*** Information shown ***

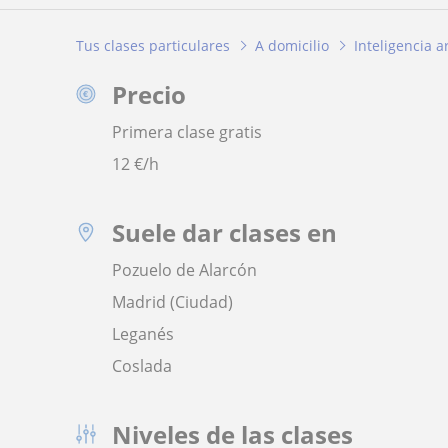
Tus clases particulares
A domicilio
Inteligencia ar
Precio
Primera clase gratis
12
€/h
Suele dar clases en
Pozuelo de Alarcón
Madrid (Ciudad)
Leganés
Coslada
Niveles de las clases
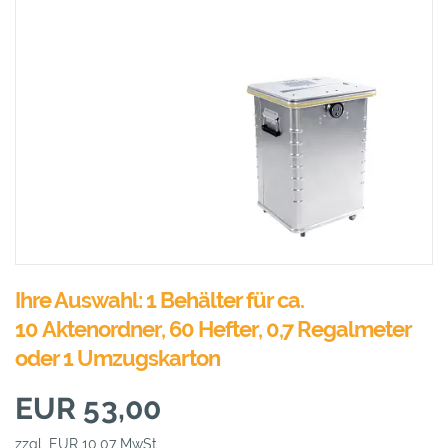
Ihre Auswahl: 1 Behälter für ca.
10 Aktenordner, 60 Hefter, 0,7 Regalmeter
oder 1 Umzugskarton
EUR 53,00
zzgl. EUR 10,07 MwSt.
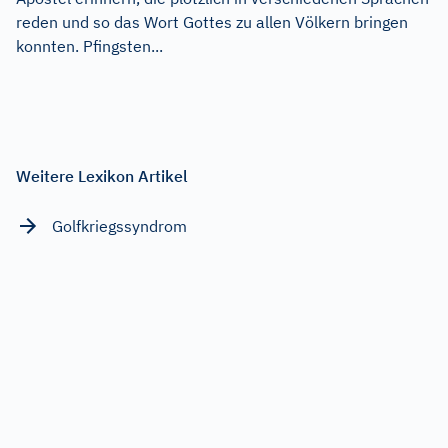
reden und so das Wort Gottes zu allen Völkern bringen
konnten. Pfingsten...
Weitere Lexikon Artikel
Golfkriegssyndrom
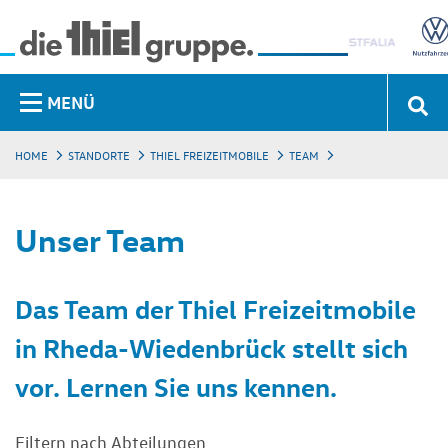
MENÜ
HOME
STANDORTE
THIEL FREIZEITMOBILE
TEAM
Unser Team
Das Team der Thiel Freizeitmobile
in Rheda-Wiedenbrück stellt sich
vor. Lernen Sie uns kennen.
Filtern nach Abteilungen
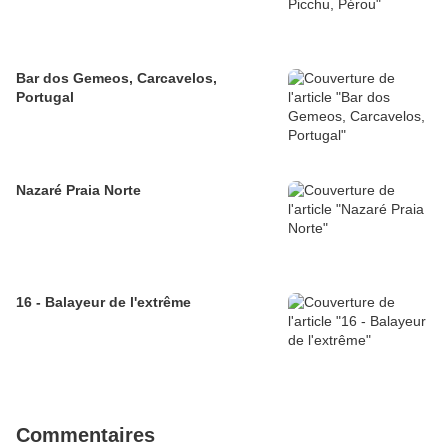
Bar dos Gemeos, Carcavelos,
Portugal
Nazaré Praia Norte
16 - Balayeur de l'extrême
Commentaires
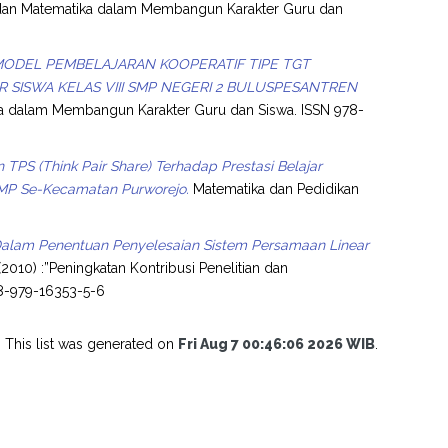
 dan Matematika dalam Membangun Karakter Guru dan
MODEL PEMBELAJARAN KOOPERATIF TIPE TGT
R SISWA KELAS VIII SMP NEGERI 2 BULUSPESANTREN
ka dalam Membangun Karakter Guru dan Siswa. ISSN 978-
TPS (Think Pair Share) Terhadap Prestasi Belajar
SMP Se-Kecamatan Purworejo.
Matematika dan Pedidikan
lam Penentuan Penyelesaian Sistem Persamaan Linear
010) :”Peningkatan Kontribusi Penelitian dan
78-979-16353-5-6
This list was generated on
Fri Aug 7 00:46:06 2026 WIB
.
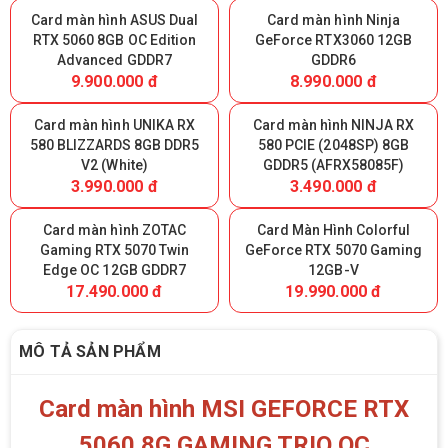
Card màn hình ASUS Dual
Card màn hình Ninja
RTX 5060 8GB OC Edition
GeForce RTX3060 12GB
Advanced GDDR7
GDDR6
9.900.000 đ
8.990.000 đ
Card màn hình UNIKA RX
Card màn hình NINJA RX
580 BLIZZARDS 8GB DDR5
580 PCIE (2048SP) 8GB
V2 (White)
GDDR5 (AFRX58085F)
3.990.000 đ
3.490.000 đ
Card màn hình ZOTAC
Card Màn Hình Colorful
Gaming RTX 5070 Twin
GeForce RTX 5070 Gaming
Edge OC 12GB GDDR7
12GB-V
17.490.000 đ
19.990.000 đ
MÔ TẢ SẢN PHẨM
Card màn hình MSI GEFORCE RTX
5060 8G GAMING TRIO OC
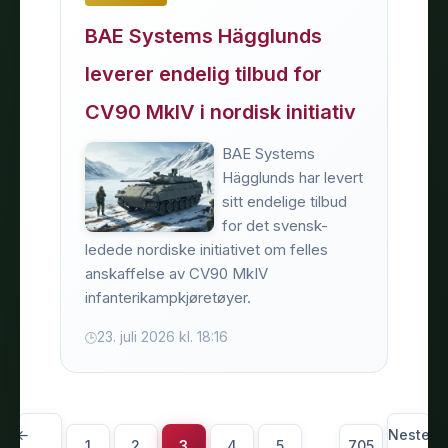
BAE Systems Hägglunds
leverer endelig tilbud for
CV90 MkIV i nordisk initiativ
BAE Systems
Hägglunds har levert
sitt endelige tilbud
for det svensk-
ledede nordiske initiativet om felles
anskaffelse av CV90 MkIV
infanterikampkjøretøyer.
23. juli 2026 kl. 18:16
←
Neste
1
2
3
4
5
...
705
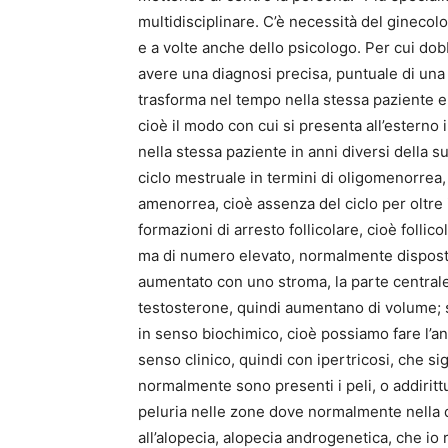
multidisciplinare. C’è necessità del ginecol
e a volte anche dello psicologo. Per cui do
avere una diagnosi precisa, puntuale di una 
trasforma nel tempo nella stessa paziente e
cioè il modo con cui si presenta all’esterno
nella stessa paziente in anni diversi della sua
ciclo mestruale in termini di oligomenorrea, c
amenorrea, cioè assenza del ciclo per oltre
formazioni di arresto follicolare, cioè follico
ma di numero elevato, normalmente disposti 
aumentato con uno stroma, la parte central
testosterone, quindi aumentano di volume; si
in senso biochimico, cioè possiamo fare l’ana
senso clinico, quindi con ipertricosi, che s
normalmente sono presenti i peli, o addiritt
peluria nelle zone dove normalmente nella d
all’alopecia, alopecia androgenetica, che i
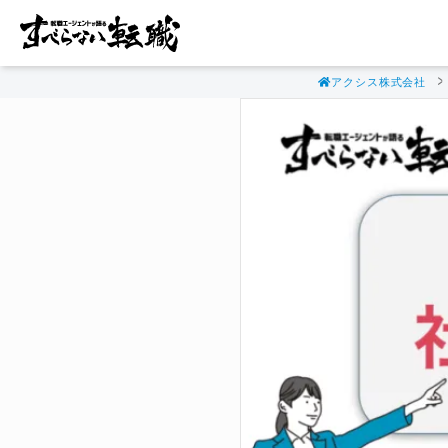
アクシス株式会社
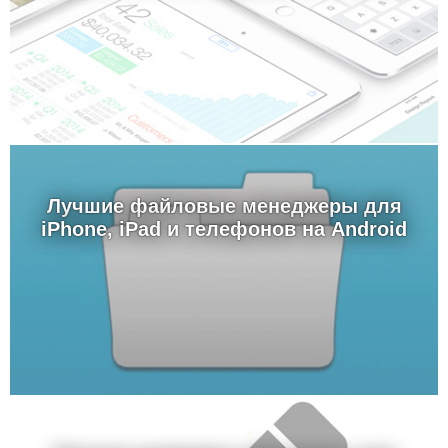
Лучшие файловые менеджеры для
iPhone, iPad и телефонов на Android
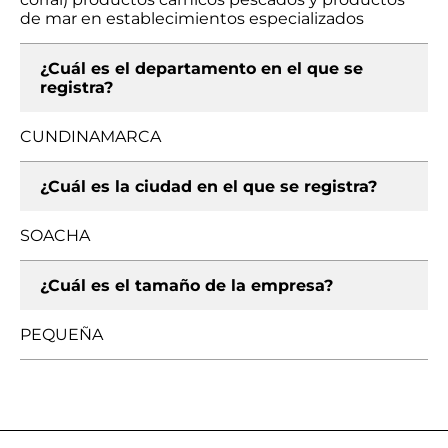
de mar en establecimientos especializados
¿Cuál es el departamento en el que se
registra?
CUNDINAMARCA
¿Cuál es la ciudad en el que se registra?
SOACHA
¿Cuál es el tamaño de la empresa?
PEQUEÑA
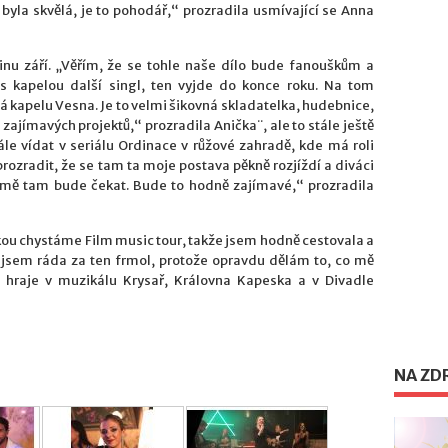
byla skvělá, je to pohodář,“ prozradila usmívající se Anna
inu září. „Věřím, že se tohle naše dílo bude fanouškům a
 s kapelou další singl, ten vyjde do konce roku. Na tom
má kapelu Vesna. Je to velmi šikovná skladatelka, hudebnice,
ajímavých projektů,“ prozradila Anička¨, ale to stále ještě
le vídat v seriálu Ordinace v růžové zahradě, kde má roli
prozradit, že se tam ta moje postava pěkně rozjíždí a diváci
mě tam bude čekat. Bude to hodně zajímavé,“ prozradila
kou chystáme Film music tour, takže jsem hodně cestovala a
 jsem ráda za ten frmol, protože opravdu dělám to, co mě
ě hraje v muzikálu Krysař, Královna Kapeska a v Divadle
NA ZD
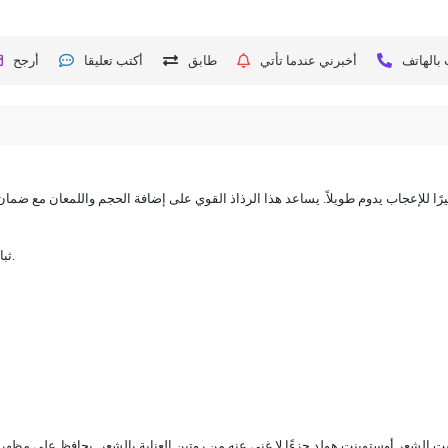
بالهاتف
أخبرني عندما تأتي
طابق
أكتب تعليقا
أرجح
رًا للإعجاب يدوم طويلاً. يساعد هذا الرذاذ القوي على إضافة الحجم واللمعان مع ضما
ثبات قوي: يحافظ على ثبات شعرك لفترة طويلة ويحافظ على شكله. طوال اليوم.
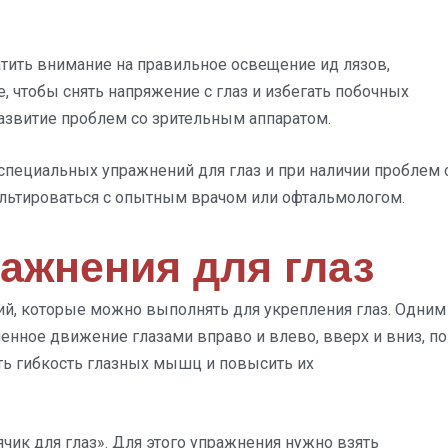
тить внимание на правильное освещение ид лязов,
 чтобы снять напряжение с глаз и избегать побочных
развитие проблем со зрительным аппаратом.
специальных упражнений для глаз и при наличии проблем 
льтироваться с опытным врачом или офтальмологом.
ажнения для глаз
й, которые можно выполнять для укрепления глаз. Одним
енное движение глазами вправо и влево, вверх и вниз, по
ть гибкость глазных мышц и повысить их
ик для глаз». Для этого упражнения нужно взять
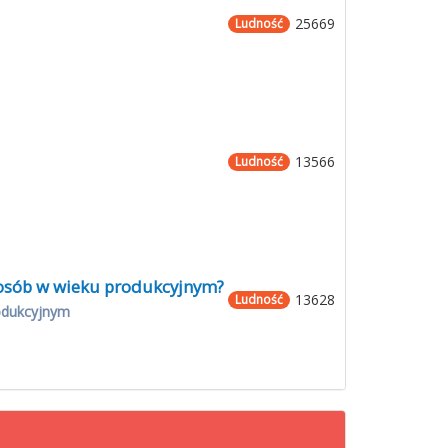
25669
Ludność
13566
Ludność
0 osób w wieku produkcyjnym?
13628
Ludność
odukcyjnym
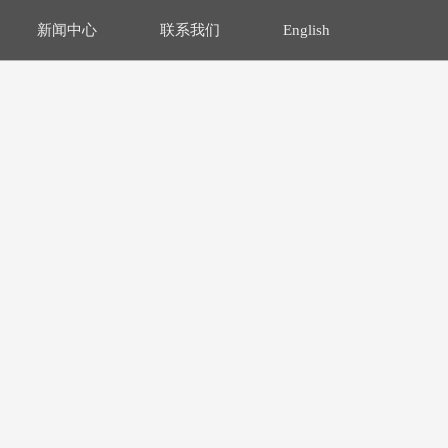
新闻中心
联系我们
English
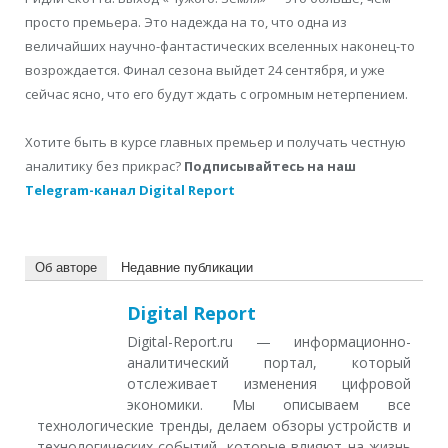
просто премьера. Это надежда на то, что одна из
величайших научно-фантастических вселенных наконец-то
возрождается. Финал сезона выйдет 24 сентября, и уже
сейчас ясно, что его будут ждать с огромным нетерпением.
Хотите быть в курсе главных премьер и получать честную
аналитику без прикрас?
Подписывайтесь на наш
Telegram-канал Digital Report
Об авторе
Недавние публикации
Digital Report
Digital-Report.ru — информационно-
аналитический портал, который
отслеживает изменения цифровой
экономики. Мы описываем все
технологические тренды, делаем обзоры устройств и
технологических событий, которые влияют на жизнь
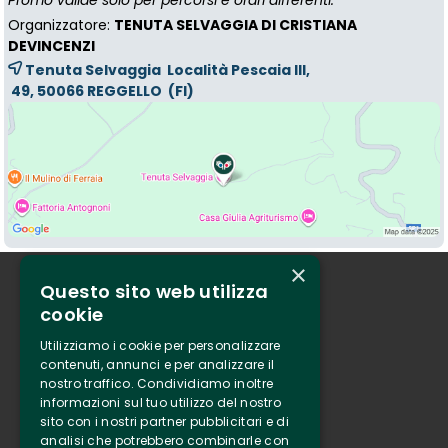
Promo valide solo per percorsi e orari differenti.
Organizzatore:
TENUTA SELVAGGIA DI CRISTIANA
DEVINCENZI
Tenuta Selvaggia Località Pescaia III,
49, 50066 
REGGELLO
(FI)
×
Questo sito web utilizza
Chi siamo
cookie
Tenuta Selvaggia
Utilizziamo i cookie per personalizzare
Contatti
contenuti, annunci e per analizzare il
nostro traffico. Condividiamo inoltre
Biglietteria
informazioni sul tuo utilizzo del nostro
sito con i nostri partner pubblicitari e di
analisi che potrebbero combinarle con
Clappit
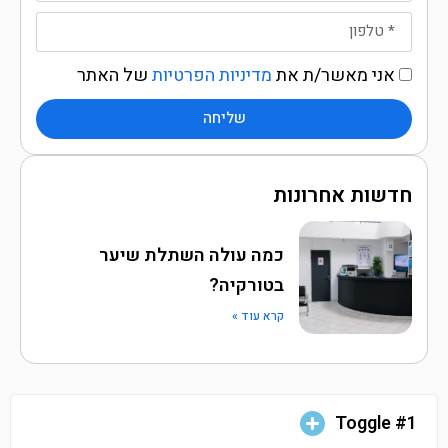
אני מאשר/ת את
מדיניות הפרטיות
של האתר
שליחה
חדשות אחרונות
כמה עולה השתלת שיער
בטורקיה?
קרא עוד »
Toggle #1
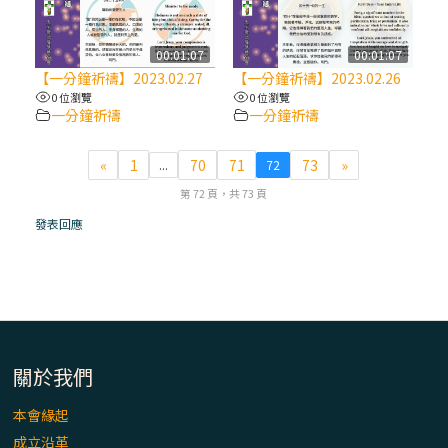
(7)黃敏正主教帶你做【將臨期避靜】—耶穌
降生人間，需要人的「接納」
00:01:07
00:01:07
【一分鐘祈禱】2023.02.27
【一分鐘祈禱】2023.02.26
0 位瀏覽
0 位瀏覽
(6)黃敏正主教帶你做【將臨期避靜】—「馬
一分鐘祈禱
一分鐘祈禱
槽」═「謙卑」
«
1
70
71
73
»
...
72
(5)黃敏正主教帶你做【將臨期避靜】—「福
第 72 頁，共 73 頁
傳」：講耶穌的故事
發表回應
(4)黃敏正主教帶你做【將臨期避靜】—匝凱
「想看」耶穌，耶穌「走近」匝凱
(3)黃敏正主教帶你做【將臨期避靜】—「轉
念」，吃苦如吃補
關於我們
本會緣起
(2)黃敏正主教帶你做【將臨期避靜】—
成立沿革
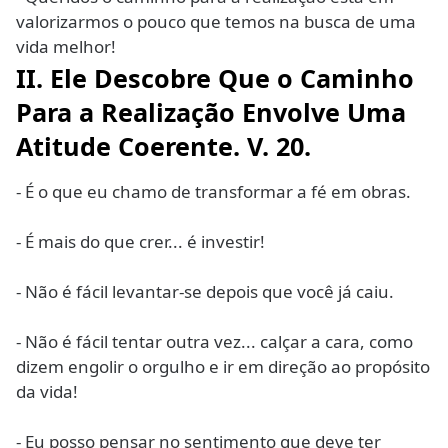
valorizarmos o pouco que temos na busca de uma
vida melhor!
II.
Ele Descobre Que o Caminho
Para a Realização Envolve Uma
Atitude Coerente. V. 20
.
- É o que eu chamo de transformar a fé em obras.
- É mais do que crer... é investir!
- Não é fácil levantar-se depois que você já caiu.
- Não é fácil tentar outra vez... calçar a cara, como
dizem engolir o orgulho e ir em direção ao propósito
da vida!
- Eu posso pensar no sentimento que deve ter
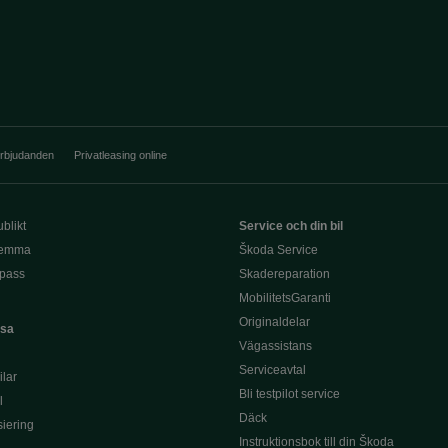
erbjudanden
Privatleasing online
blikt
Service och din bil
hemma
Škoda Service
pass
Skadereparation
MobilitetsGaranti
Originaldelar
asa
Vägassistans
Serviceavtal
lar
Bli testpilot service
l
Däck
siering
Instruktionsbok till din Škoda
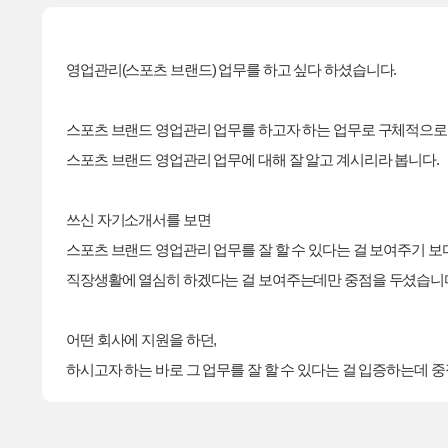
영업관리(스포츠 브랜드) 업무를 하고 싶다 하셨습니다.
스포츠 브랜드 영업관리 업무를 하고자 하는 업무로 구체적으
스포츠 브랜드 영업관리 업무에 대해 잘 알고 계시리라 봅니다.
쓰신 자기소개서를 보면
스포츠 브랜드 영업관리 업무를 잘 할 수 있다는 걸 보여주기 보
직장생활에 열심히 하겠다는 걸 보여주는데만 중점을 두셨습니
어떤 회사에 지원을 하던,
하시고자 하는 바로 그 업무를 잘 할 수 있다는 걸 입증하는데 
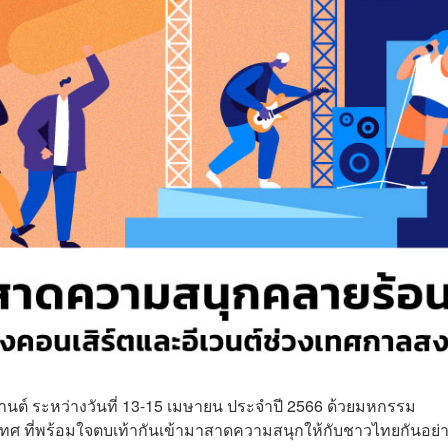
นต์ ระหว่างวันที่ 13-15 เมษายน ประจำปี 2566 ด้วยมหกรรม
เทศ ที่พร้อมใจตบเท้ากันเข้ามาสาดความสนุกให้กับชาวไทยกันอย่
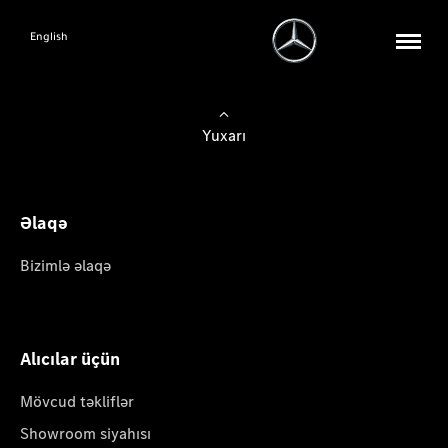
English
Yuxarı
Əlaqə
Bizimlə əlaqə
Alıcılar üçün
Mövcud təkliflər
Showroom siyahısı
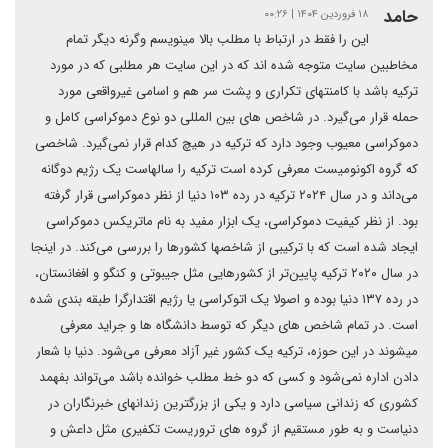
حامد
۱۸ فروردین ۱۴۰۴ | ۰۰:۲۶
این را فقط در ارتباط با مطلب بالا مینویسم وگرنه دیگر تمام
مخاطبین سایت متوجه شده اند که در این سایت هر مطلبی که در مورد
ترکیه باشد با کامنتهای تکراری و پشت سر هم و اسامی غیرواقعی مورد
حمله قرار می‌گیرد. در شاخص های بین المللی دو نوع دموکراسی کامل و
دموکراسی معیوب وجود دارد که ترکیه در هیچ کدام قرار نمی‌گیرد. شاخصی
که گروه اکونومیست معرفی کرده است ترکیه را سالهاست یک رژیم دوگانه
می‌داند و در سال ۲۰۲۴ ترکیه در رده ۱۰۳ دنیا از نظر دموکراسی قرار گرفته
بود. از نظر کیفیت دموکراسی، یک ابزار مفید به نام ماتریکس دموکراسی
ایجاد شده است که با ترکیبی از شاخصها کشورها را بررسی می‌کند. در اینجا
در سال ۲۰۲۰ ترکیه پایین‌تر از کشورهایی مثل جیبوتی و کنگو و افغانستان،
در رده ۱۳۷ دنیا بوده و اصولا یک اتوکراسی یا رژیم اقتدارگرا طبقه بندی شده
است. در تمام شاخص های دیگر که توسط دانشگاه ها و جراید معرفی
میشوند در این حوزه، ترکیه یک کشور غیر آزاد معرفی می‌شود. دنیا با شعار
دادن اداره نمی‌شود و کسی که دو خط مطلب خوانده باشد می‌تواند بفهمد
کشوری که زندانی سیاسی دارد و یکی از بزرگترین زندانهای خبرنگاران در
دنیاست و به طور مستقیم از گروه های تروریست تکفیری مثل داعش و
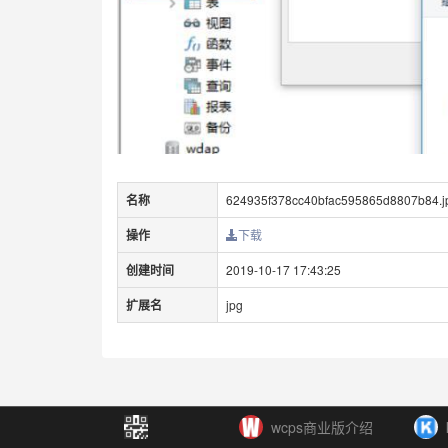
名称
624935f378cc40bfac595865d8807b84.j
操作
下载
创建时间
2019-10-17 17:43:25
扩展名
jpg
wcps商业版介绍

*** End of Information shown ***

● Work task: Transcribe, word for word, the lines of the listing above from the one that contains "kou chystáme Film" through the one that contains "رًا للإعجاب يدوم", keeping both ends and dropping the pictures.

● Final answer:
kou chystáme Film music tour, takže jsem hodně cestovala a
 jsem ráda za ten frmol, protože opravdu dělám to, co mě
ě hraje v muzikálu Krysař, Královna Kapeska a v Divadle
NA ZD
بالهاتف
أخبرني عندما تأتي
طابق
أكتب تعليقا
أرجح
رًا للإعجاب يدوم طويلاً. يساعد هذا الرذاذ القوي على إضافة الحجم واللمعان مع ضما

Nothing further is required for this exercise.